#!/usr/bin/env python
# -*- coding: utf-8 -*-

from utility.XMLProtocol import XMLProtocol
from utility import update_config
from lxml import etree
from datetime import datetime
from babel.dates import format_date
import os
import re
import logging
import configparser


class MetadataMarkup(XMLProtocol):
    """
    This class is for opening one XML-protocoll, extracting the included
    metadata and creating a new valid metadata head.
    """

    def __init__(self):
        super().__init__()
        self.plenarprotokoll_string = str()  # will be extracted with extract_metadata()
        self.wahlperiode = int()  # will be extracted with extract_metadata()
        self.sitzungsnr = int()  # will be extracted with extract_metadata()
        self.herausgeber = "Deutscher Bundestag"  # Always the same in every protocoll
        self.berichtart = "Steongrafischer Bericht"  # Always the same in every protocoll
        self.sitzungstitel_string = ". Sitzung"  # Always the same in every protocoll
        self.ort = "Berlin"  # Always the same in every protocoll
        self.datum_ger_non_iso = str()  # will be extracted with extract_metadata()
        self.datum_iso = str()  # ISO-date will be built from self.datum_ger_non_iso
        self.datum_string = str()  # will be built from self.datum_iso
        self.attachment = str()  # will be extracted from a split. Will not work
        # all the time. But will not break the XML.
        self.logger = logging.getLogger(__name__)

    def extract_metadata(self, etree_element_object):
        """
        Extracts metadata from the given XML-tags and wirtes them into the
        instance variables
        """
        root = etree_element_object
        metadata_list = []
        for element in root.iter():
            if(element.tag != "TEXT"):
                metadata_list.append(element.text)
        metadata_list = metadata_list[1:]
        self.wahlperiode = metadata_list[0]
        self.plenarprotokoll_string = metadata_list[1].lower().title()
        self.sitzungsnr = metadata_list[2].split("/")[1]
        self.datum_ger_non_iso = metadata_list[3]
        self.logger.info("Metadata successfully extracted.")
        self.logger.info("Wahlperiode is:" + self.wahlperiode)
        self.logger.info("Plenarprotokoll is:" + self.plenarprotokoll_string)
        self.logger.info("Sitzungsnummer is:" + self.sitzungsnr)
        self.logger.info("German non ISO date is:" + self.datum_ger_non_iso)

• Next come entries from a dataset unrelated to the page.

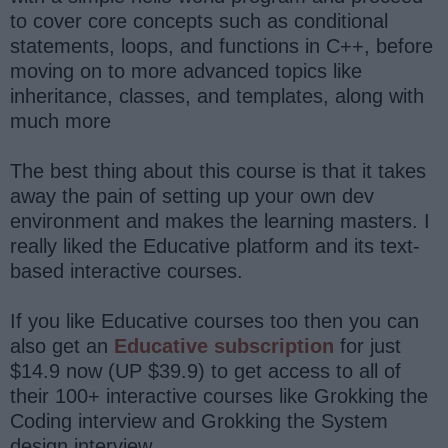
to cover core concepts such as conditional
statements, loops, and functions in C++, before
moving on to more advanced topics like
inheritance, classes, and templates, along with
much more
The best thing about this course is that it takes
away the pain of setting up your own dev
environment and makes the learning masters. I
really liked the Educative platform and its text-
based interactive courses.
If you like Educative courses too then you can
also get an
Educative subscription
for just
$14.9 now (UP $39.9) to get access to all of
their 100+ interactive courses like Grokking the
Coding interview and Grokking the System
design interview.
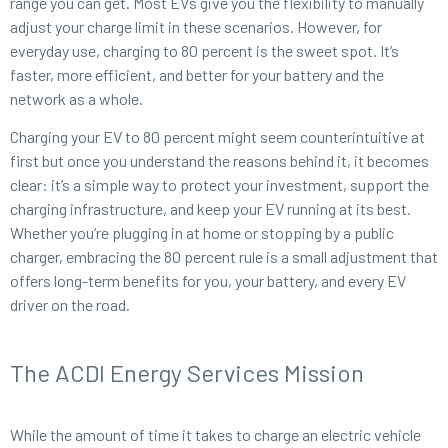
range you can get. Most EVs give you the flexibility to manually
adjust your charge limit in these scenarios. However, for
everyday use, charging to 80 percent is the sweet spot. It’s
faster, more efficient, and better for your battery and the
network as a whole.
Charging your EV to 80 percent might seem counterintuitive at
first but once you understand the reasons behind it, it becomes
clear: it’s a simple way to protect your investment, support the
charging infrastructure, and keep your EV running at its best.
Whether you’re plugging in at home or stopping by a public
charger, embracing the 80 percent rule is a small adjustment that
offers long-term benefits for you, your battery, and every EV
driver on the road.
The ACDI Energy Services Mission
While the amount of time it takes to charge an electric vehicle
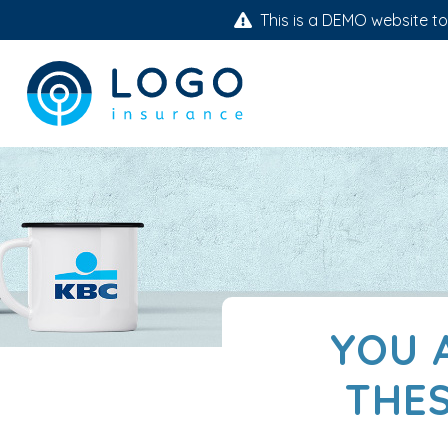
This is a DEMO website to 
YOU 
THES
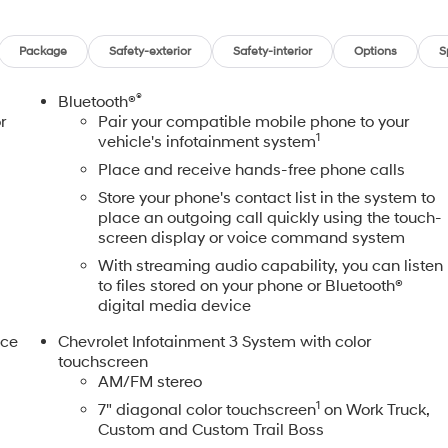
Package
Safety-exterior
Safety-interior
Options
S
®
Bluetooth®
r
Pair your compatible mobile phone to your
1
vehicle's infotainment system
Place and receive hands-free phone calls
Store your phone's contact list in the system to
place an outgoing call quickly using the touch-
screen display or voice command system
With streaming audio capability, you can listen
to files stored on your phone or Bluetooth®
digital media device
nce
Chevrolet Infotainment 3 System with color
touchscreen
AM/FM stereo
,
1
7" diagonal color touchscreen
on Work Truck,
Custom and Custom Trail Boss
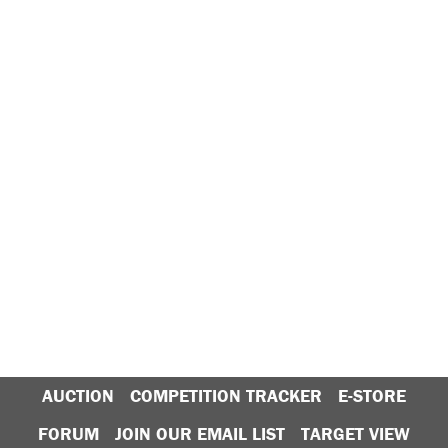
AUCTION
COMPETITION TRACKER
E-STORE
FORUM
JOIN OUR EMAIL LIST
TARGET VIEW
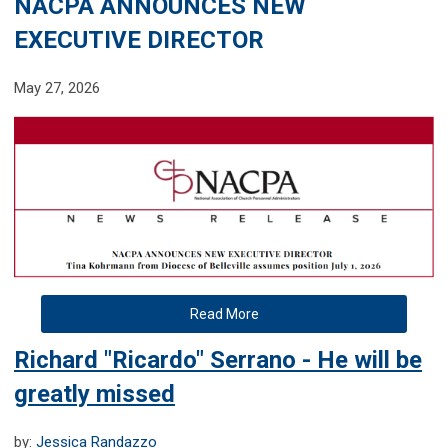
NACPA ANNOUNCES NEW
EXECUTIVE DIRECTOR
May 27, 2026
Read More
Richard "Ricardo" Serrano - He will be
greatly missed
by:
Jessica Randazzo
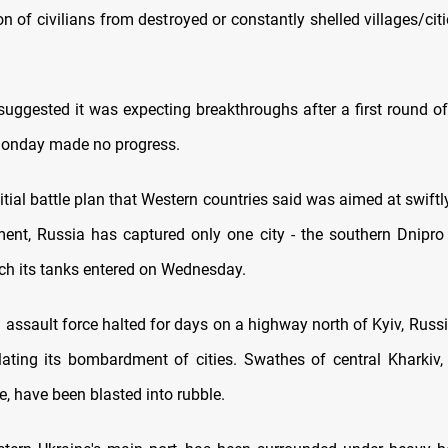
n of civilians from destroyed or constantly shelled villages/cit
suggested it was expecting breakthroughs after a first round of
Monday made no progress.
itial battle plan that Western countries said was aimed at swiftl
ent, Russia has captured only one city - the southern Dnipro 
ch its tanks entered on Wednesday.
 assault force halted for days on a highway north of Kyiv, Russ
alating its bombardment of cities. Swathes of central Kharkiv, 
e, have been blasted into rubble.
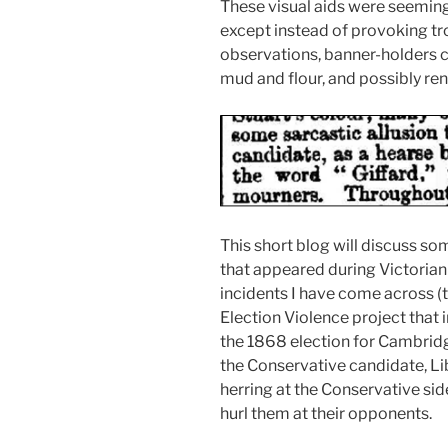
These visual aids were seeming
except instead of provoking trol
observations, banner-holders co
mud and flour, and possibly re
This short blog will discuss so
that appeared during Victorian 
incidents I have come across (t
Election Violence project that 
the 1868 election for Cambridge
the Conservative candidate, L
herring at the Conservative sid
hurl them at their opponents.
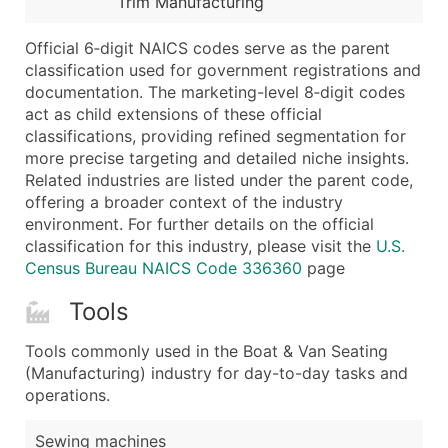
Trim Manufacturing
...and more (Inquire)
Boost Your Data with Verified Email Leads
Official 6‑digit NAICS codes serve as the parent
classification used for government registrations and
Enhance your list or opt for a complete 100% verified e
documentation. The marketing-level 8‑digit codes
act as child extensions of these official
classifications, providing refined segmentation for
more precise targeting and detailed niche insights.
Related industries are listed under the parent code,
offering a broader context of the industry
environment. For further details on the official
classification for this industry, please visit the
U.S.
Census Bureau NAICS Code 336360
page
Tools
Tools commonly used in the Boat & Van Seating
(Manufacturing) industry for day-to-day tasks and
operations.
Sewing machines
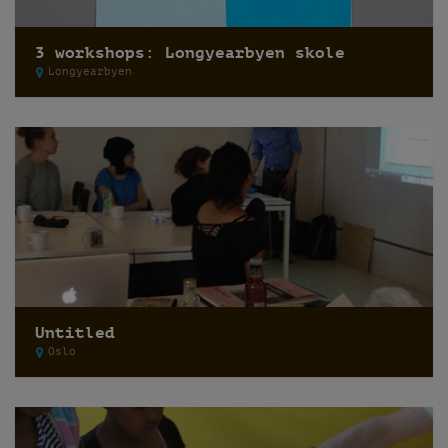
3 workshops: Longyearbyen skole
Longyearbyen
Untitled
Oslo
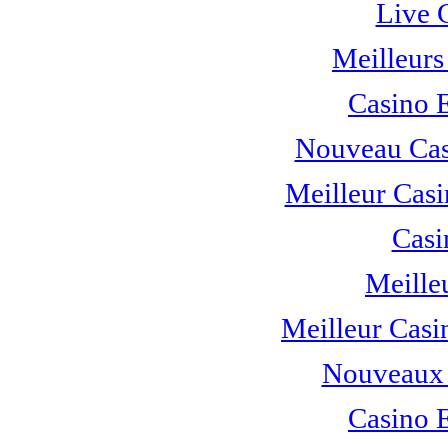
Live 
Meilleurs
Casino 
Nouveau Cas
Meilleur Casi
Casi
Meille
Meilleur Casi
Nouveaux 
Casino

    def built_iso_date(self, ger_date):
        """
        Gets the german date and converts it to an ISO standard date.
        """
        self.datum_iso = datetime.strptime(ger_date, "%d.%m.%Y").date()
        self.logger.info("ISO date created:" + str(self.datum_iso))

    def built_date_string(self, iso_date):
        """
        Gets the ISO date and creates from it an german full string date.
        """
        date_string = format_date(iso_date, format="full", locale="de_DE")
        date_string = re.sub(r",", ", den", date_string)
        self.datum_string = date_string
        self.logger.info("Date string created:" + self.datum_string)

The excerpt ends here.